Your goal:
What is printed must match, line for line, the records from their first line through the line containing "la sécurité de", with pictures left out.
+++
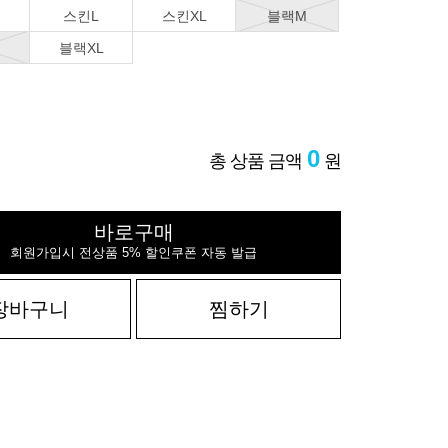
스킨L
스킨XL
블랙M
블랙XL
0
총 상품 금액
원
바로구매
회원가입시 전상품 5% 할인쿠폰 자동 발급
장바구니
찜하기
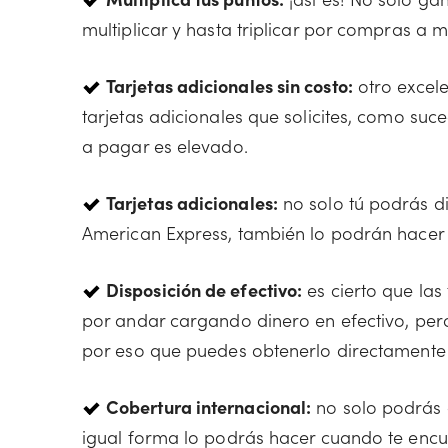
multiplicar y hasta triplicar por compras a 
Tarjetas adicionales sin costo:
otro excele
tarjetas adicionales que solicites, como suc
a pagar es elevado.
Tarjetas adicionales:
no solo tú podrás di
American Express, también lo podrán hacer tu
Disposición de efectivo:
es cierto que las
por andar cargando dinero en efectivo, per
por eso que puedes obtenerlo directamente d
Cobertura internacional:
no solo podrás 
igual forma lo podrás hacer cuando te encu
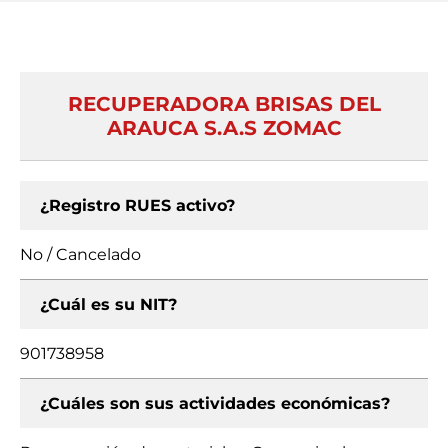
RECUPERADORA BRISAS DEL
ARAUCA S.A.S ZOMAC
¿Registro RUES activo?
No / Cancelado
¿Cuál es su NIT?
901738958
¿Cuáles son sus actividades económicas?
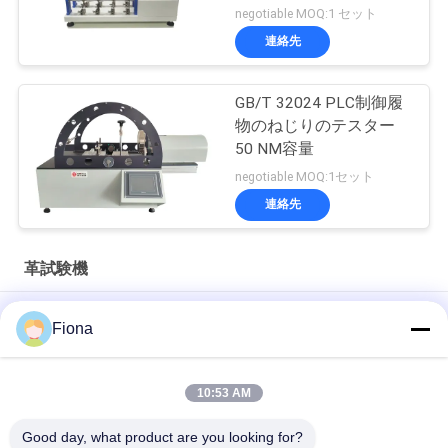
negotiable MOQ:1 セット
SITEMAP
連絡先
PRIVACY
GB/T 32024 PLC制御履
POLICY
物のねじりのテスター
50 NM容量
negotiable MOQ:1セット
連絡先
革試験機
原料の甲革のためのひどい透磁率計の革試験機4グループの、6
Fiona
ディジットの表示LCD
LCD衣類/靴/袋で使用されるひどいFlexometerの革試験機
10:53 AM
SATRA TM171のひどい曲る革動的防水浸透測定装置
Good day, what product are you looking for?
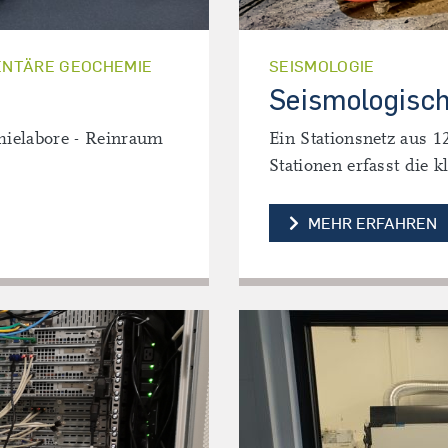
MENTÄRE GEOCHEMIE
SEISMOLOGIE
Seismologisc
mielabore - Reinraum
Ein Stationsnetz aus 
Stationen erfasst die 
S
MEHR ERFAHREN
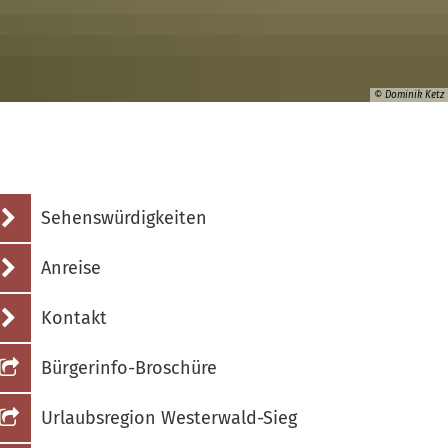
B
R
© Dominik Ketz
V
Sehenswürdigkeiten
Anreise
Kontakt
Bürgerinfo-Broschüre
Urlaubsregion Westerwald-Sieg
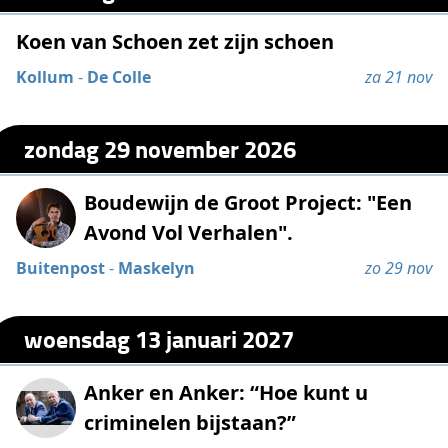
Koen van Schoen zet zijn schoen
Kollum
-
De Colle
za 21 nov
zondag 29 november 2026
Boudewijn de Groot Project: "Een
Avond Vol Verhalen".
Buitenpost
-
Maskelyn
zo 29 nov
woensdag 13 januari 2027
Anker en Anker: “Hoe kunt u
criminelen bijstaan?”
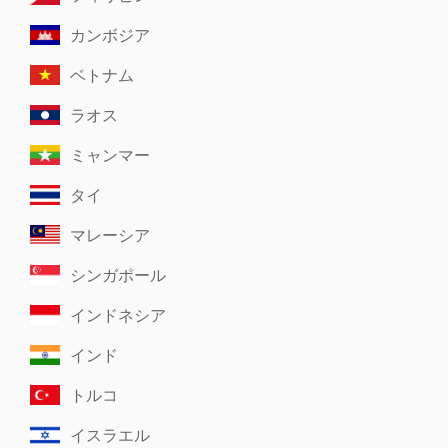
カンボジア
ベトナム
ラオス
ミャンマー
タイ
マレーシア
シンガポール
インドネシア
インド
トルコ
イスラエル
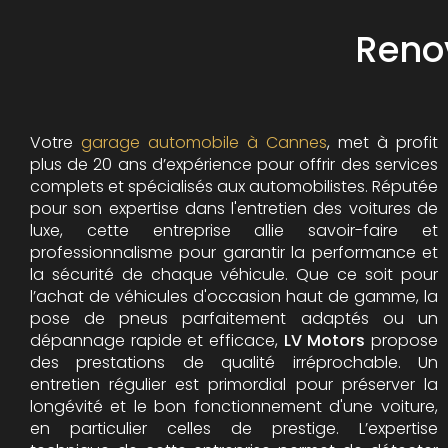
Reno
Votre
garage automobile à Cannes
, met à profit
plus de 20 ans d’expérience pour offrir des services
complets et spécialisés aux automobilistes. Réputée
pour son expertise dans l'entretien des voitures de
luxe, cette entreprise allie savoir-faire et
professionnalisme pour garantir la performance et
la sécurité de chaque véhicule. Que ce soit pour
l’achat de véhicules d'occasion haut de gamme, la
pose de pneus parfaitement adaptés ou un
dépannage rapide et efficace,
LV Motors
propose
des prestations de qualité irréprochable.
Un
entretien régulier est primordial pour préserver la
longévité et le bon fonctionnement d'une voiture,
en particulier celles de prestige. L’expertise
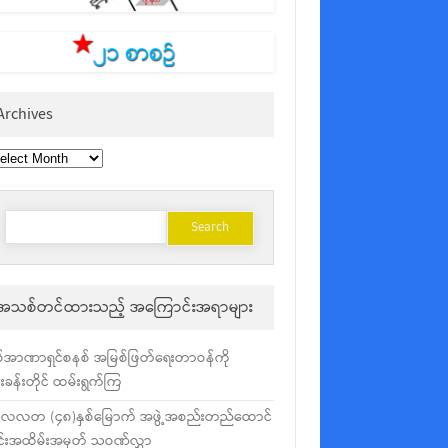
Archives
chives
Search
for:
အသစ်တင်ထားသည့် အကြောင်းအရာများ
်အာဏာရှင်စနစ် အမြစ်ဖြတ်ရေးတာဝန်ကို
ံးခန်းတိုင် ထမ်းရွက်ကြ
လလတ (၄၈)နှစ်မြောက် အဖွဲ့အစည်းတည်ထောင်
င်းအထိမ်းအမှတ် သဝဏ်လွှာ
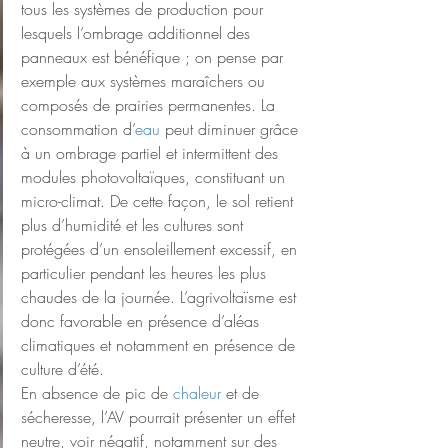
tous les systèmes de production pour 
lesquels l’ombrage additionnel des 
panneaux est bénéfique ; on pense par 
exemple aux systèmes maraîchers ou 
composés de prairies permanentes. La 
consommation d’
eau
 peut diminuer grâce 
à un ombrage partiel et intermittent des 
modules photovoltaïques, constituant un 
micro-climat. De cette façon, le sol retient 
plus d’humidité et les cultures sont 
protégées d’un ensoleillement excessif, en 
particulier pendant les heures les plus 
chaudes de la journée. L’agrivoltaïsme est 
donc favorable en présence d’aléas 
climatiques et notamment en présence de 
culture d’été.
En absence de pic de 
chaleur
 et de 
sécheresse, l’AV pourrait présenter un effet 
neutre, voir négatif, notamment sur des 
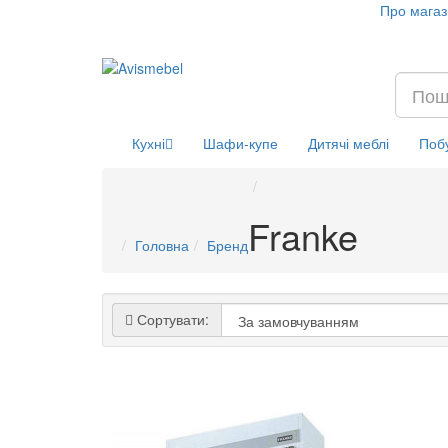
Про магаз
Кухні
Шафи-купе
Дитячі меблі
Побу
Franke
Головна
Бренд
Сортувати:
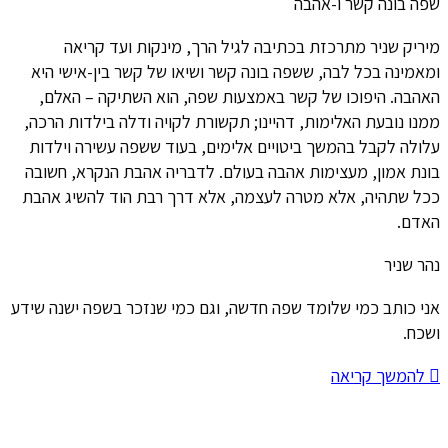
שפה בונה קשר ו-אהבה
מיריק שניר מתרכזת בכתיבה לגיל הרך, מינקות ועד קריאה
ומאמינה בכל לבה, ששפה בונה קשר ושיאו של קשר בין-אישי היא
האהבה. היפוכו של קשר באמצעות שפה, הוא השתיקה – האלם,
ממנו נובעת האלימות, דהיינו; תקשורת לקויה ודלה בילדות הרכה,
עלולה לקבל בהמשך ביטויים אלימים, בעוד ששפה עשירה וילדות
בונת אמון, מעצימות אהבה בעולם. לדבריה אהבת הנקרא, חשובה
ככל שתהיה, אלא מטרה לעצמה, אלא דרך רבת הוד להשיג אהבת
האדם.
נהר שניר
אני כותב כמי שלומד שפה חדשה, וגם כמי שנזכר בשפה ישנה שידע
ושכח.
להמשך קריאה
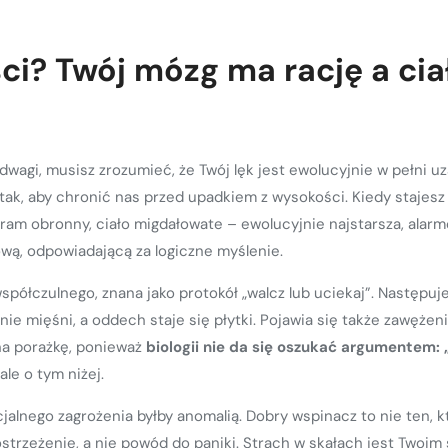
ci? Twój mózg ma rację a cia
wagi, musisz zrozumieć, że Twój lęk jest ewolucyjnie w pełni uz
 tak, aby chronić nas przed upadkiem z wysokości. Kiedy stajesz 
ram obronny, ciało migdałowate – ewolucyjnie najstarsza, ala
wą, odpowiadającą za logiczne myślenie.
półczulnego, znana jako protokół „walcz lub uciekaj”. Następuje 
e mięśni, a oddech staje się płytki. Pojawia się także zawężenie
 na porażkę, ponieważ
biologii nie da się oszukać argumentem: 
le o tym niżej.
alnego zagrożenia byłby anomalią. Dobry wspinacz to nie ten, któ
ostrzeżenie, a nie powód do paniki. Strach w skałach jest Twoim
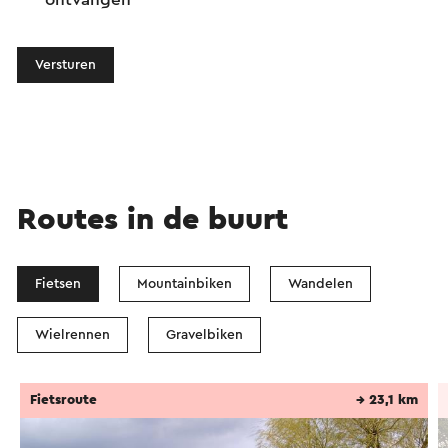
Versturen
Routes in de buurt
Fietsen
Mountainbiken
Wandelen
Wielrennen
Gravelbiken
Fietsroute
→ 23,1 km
+++
Output:
스킨L
스킨XL
블랙M
블랙XL
0
총 상품 금액
원
바로구매
회원가입시 전상품 5% 할인쿠폰 자동 발급
장바구니
찜하기
multiplicar y hasta triplicar por compras a 
Tarjetas adicionales sin costo:
otro excele
tarjetas adicionales que solicites, como suc
a pagar es elevado.
Tarjetas adicionales:
no solo tú podrás di
American Express, también lo podrán hacer tu
Disposición de efectivo:
es cierto que las
por andar cargando dinero en efectivo, per
por eso que puedes obtenerlo directamente d
Cobertura internacional:
no solo podrás 
igual forma lo podrás hacer cuando te encu
RECUPERADORA BRISAS DEL
ARAUCA S.A.S ZOMAC
¿Registro RUES activo?
No / Cancelado
¿Cuál es su NIT?
901738958
¿Cuáles son sus actividades económicas?
negotiable MOQ:1 セット
SITEMAP
連絡先
PRIVACY
GB/T 32024 PLC制御履
POLICY
物のねじりのテスター
50 NM容量
negotiable MOQ:1セット
連絡先
革試験機
原料の甲革のためのひどい透磁率計の革試験機4グループの、6
Fiona
ディジットの表示LCD
LCD衣類/靴/袋で使用されるひどいFlexometerの革試験機
10:53 AM
SATRA TM171のひどい曲る革動的防水浸透測定装置
Good day, what product are you looking for?
MENTÄRE GEOCHEMIE
SEISMOLOGIE
Seismologisc
mielabore - Reinraum
Ein Stationsnetz aus 
Stationen erfasst die 
S
MEHR ERFAHREN
B
R
© Dominik Ketz
V
Sehenswürdigkeiten
Anreise
Kontakt
Bürgerinfo-Broschüre
Urlaubsregion Westerwald-Sieg
Koen van Schoen zet zijn schoen
Kollum
-
De Colle
za 21 nov
zondag 29 november 2026
Boudewijn de Groot Project: "Een
Avond Vol Verhalen".
Buitenpost
-
Maskelyn
zo 29 nov
woensdag 13 januari 2027
Anker en Anker: “Hoe kunt u
criminelen bijstaan?”
カンボジア
ベトナム
ラオス
ミャンマー
タイ
マレーシア
シンガポール
インドネシア
インド
トルコ
イスラエル
Reno
Votre
garage automobile à Cannes
, met à profit
plus de 20 ans d’expérience pour offrir des services
complets et spécialisés aux automobilistes. Réputée
pour son expertise dans l'entretien des voitures de
luxe, cette entreprise allie savoir-faire et
professionnalisme pour garantir la performance et
la sécurité de chaque véhicule. Que ce soit pour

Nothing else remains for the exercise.